= Ohio (meme) =

Internet meme and slang word

Ohio, also referred to as Only in Ohio or Ohio vs. the World (or "Ohio Against the World"), is an Internet slang term and meme first popularized in 2016. The term refers to surreal and random phenomena that supposedly occur in the U.S. state of Ohio. The term is one of many slang words associated with Generation Z and Generation Alpha. It has also entered brainrot lexicon.

==History==
In 2016, a Tumblr user posted a picture of a Chicago Transit Authority bus stop with an announcement reading "Ohio will be eliminated." The message was intended to inform riders about a bus stop removal at the intersection of Ohio Street and Michigan Avenue; however, the photo became viral over the message being misconstrued to refer to violent destruction of the state instead of the removal of the street's bus stop. In the years after the photo was published, absurdist memes related to Ohio were published on social media.

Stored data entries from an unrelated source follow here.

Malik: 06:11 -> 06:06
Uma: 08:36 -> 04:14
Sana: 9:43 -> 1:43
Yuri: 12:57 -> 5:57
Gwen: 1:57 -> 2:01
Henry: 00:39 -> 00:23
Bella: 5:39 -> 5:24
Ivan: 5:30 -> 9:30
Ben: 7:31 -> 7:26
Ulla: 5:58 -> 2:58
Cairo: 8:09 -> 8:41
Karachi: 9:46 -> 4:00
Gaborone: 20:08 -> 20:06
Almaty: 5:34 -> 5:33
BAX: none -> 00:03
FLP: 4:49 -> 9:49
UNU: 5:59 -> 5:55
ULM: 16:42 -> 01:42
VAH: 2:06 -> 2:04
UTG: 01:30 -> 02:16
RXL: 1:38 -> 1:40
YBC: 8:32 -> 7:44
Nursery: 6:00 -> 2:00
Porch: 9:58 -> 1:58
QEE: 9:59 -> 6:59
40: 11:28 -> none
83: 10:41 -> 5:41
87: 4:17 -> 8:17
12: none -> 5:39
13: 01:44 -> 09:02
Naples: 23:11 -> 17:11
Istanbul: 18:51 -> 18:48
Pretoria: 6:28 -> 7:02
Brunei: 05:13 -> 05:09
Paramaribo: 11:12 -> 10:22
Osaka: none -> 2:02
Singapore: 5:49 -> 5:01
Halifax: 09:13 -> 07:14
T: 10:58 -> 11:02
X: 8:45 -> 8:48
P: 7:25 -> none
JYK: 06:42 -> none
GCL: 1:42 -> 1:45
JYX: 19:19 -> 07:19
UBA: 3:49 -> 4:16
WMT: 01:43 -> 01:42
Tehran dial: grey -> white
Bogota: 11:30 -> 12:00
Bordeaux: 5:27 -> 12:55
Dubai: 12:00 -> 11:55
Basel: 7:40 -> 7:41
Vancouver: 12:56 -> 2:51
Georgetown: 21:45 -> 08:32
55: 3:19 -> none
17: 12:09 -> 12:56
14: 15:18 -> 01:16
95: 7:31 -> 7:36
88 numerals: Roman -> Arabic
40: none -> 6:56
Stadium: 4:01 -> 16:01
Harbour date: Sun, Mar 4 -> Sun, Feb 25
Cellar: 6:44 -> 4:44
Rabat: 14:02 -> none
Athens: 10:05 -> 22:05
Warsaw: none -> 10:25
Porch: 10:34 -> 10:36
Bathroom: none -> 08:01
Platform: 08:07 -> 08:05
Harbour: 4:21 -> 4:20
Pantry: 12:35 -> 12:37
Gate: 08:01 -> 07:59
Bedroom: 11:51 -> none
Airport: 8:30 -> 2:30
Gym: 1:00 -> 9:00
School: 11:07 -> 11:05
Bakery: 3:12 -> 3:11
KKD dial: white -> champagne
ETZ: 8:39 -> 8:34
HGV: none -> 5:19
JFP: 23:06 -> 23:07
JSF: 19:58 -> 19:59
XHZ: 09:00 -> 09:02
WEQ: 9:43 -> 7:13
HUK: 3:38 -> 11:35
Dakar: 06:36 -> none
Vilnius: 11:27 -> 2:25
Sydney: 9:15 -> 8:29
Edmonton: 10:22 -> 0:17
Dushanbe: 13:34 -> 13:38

Starting in 2022, videos that attribute Ohio with bizarre and sometimes disturbing situations ("Only in Ohio" videos) became viral. They were often coupled with a song, "Swag Like Ohio" by Lil B. The term Ohio was later coupled with newly popular Internet slang terms like "sigma", "rizz" and "skibidi". The term could be used as a random interjection as-well, and was memed in other contexts such as the Japanese word for good morning.

In 2022, music artist CG5 released a single titled "Only in Ohio", a nerdcore hip-hop song about the meme. Despite his discography of songs about memes, this song in specific received a majority of negative responses from people, claiming the song "killed" the meme.